The main principle of Least Squares is that we should end up choosing intercept $(\beta_0)$ and slope $(\beta_1)$  
such that the overall sum is minimum.

---

Thus, to estimate the parameters, we minimize the sum of squared error.  
Sum of Squared Errors (SSE) can also be written as:

$$
\text{SSE} = \sum_{i=1}^{n} (y_i - \hat{y}_i)^2
= \sum_{i=1}^{n} \left(y_i - (\beta_0 + \beta_1 x_i)\right)^2
$$


$\hat{y}_i$ is replaced with the simple linear regression model equation.  
Since we tend to minimize **SSE**, it is also called an **objective function**.  Since the objective function, **SSE** is a squared term, it is always positive.  If we plot objective function, it would be a **convex graph** facing upwards.


![image.png](attachment:a1c9bbe2-39d3-4643-ae23-b66f09b62f6a.png)

### Figure 2: Convex cost function

The parameters at a minimum point are obtained from calculus by setting the first derivative of the objective function to 0.  
Gradient or slope is always 0 at the minimum point.  
We have two unknown parameters, intercept $(\beta_0)$ and slope $(\beta_1)$ so, we will take the partial derivative of **SSE**  
with respect to $\beta_0$ and $\beta_1$ separately.  
We will set both partial derivatives to 0 and solve for $\beta_0$ and $\beta_1$ separately.

---

### Taking partial derivatives with respect to $\beta_0$:

$$
\frac{\partial \text{SSE}}{\partial \beta_0}
=
\frac{\partial}{\partial \beta_0}
\sum (y_i - (\beta_0 + \beta_1 x_i))^2
$$

Note that the derivative of the sum is the sum of the derivatives.
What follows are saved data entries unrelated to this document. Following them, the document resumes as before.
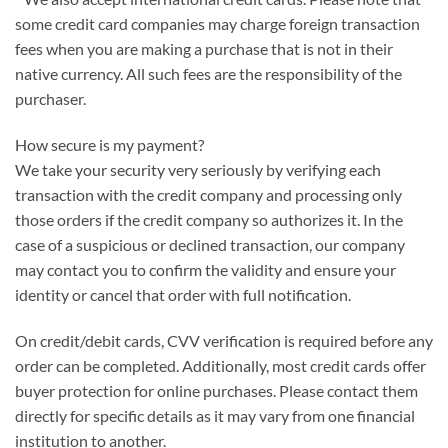
some credit card companies may charge foreign transaction
fees when you are making a purchase that is not in their
native currency. All such fees are the responsibility of the
purchaser.
How secure is my payment?
We take your security very seriously by verifying each
transaction with the credit company and processing only
those orders if the credit company so authorizes it. In the
case of a suspicious or declined transaction, our company
may contact you to confirm the validity and ensure your
identity or cancel that order with full notification.
On credit/debit cards, CVV verification is required before any
order can be completed. Additionally, most credit cards offer
buyer protection for online purchases. Please contact them
directly for specific details as it may vary from one financial
institution to another.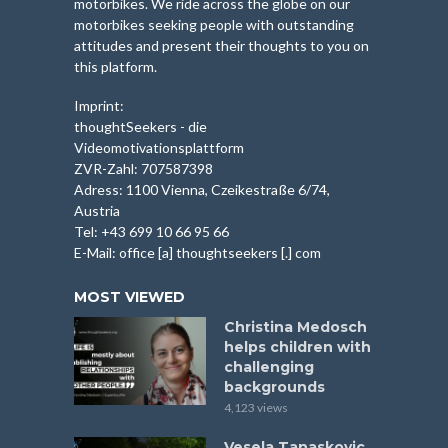
motorbikes. We ride across the globe on our
motorbikes seeking people with outstanding
attitudes and present their thoughts to you on
this platform.
Imprint:
thoughtSeekers - die
Videomotivationsplattform
ZVR-Zahl: 707587398
Adress: 1100 Vienna, Czeikestraße 6/74,
Austria
Tel: +43 699 10 66 95 66
E-Mail: office [a] thoughtseekers [.] com
MOST VIEWED
Christina Medosch
helps children with
challenging
backgrounds
4,123 views
Vesela Tanaskovic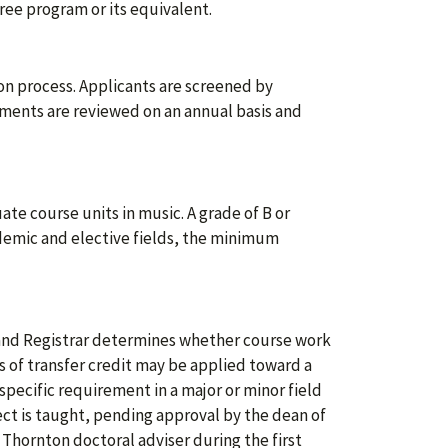
ee program or its equivalent.
n process. Applicants are screened by
ments are reviewed on an annual basis and
uate course units in music. A grade of B or
cademic and elective fields, the minimum
and Registrar determines whether course work
ts of transfer credit may be applied toward a
specific requirement in a major or minor field
ct is taught, pending approval by the dean of
 Thornton doctoral adviser during the first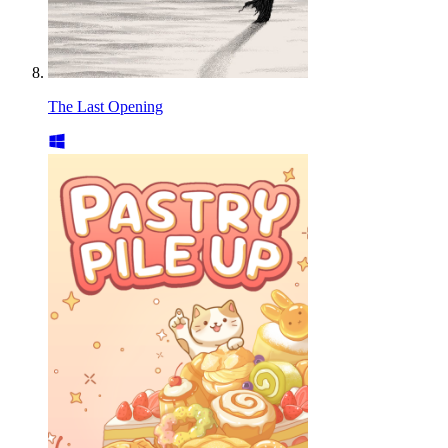
The Last Opening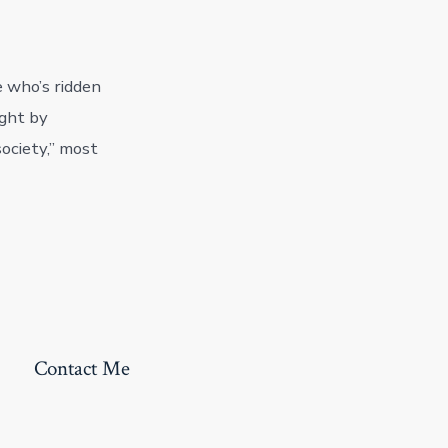
e who’s ridden
ught by
ociety,” most
Contact Me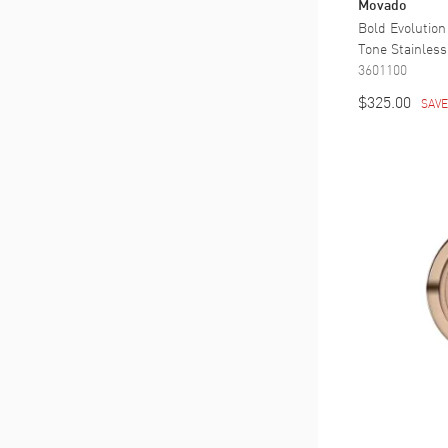
Movado
Bold Evolution
Tone Stainles
3601100
$325.00
SAV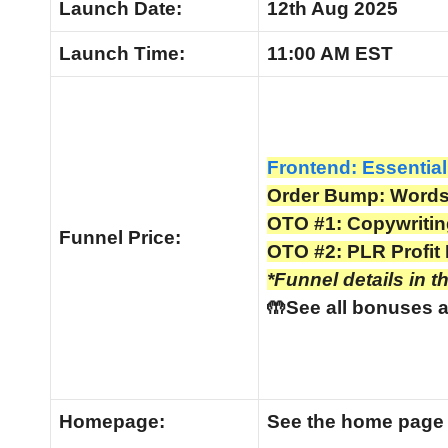
Launch Date:
12th Aug 2025
Launch
Time:
11:00 AM EST
Frontend: Essential
Order Bump: Words 
OTO #1: Copywriti
Funnel
Price:
OTO #2: PLR Profit 
*Funnel details in t
🤲See all bonuses a
Homepage:
See the home pag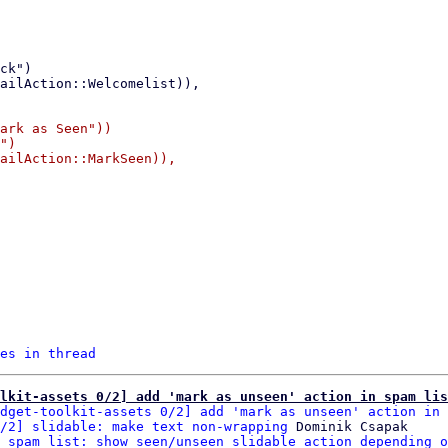
ark as Seen"))

")

ailAction::MarkSeen)),

es in thread
lkit-assets 0/2] add 'mark as unseen' action in spam lis
dget-toolkit-assets 0/2] add 'mark as unseen' action in 
/2] slidable: make text non-wrapping
 Dominik Csapak

 spam list: show seen/unseen slidable action depending o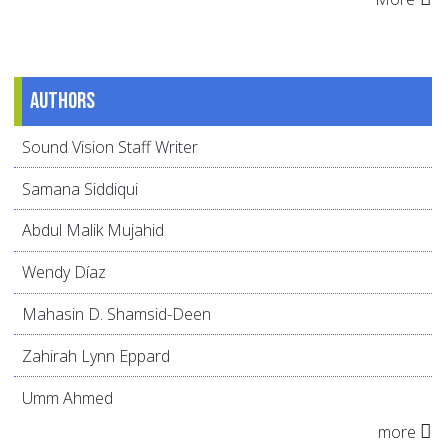
Authors
Sound Vision Staff Writer
Samana Siddiqui
Abdul Malik Mujahid
Wendy Díaz
Mahasin D. Shamsid-Deen
Zahirah Lynn Eppard
Umm Ahmed
more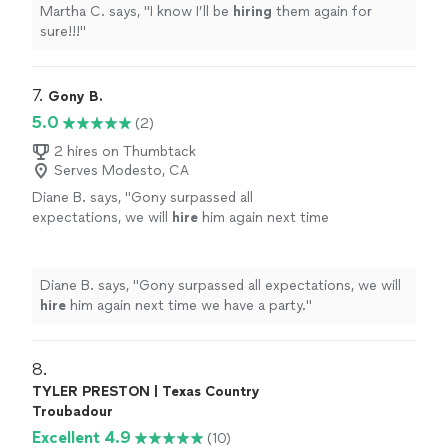
Martha C. says, "
I know I’ll be
hiring
them again for
sure!!!
"
7. 
Gony B.
5.0
(2)
2 hires on Thumbtack
Serves Modesto, CA
Diane B. says, "
Gony surpassed all
expectations, we will
hire
him again next time
we have a party.
"
See more
Diane B. says, "
Gony surpassed all expectations, we will
hire
him again next time we have a party.
"
8. 
TYLER PRESTON | Texas Country
Troubadour
Excellent 4.9
(10)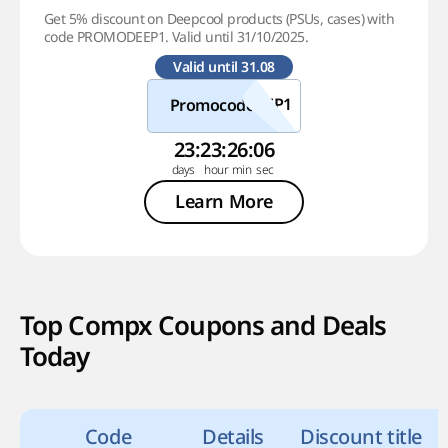
Get 5% discount on Deepcool products (PSUs, cases) with
code PROMODEEP1. Valid until 31/10/2025.
Valid until 31.08
Promocode
23
:
23
:
26
:
05
Learn More
Top Compx Coupons and Deals
Today
Code
Details
Discount title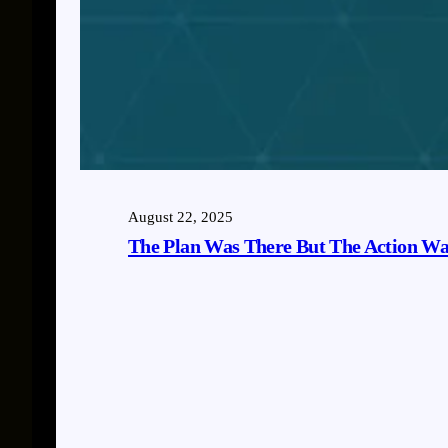
August 22, 2025
The Plan Was There But The Action Wa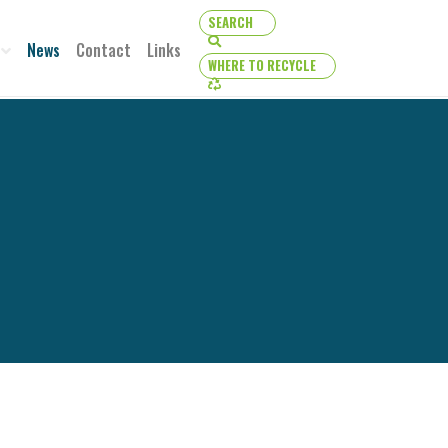
SEARCH
SEARCH
News
Contact
Links
WHERE TO RECYCLE
WHERE TO RECYCLE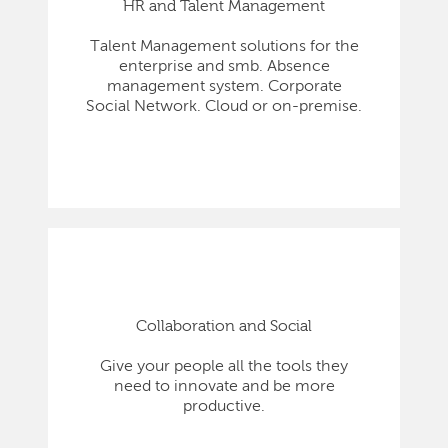
HR and Talent Management
Talent Management solutions for the
enterprise and smb. Absence
management system. Corporate
Social Network. Cloud or on-premise.
Collaboration and Social
Give your people all the tools they
need to innovate and be more
productive.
So, we can take the derivative inside the summation.

$$
\frac{\partial}{\partial \beta_0}
\sum (y_i - (\beta_0 + \beta_1 x_i))^2
=
\sum
\frac{\partial}{\partial \beta_0}
(y_i - (\beta_0 + \beta_1 x_i))^2
$$

Now, applying power rule and chain rule, we get:

$$
= \sum 2 (y_i - (\beta_0 + \beta_1 x_i)) (-1)
$$

$$
= -2 \sum (y_i - (\beta_0 + \beta_1 x_i)) \quad ...... (1)
$$

---

### Now, with respect to $\beta_1$:

$$
\frac{\partial \text{SSE}}{\partial \beta_1}
=
\frac{\partial}{\partial \beta_1}
\sum (y_i - (\beta_0 + \beta_1 x_i))^2
$$

Again, the derivative of the sum is the sum of the derivatives. So, we take the derivative inside the summation.

$$
\frac{\partial}{\partial \beta_1}
\sum (y_i - (\beta_0 + \beta_1 x_i))^2
=
\sum
\frac{\partial}{\partial \beta_1}
(y_i - (\beta_0 + \beta_1 x_i))^2
$$

Applying power rule, 2 comes out front and exponent becomes 1. We will also apply chain rule to encounter the coefficient of $\beta_1$.

$$
= \sum 2 (y_i - (\beta_0 + \beta_1 x_i)) (-x_i)
$$

Cleaning up a bit,

$$
= -2 \sum x_i (y_i - (\beta_0 + \beta_1 x_i)) \quad ...... (2)
$$

Now, we set up the partial derivatives equal to 0 for equation (1) and (2).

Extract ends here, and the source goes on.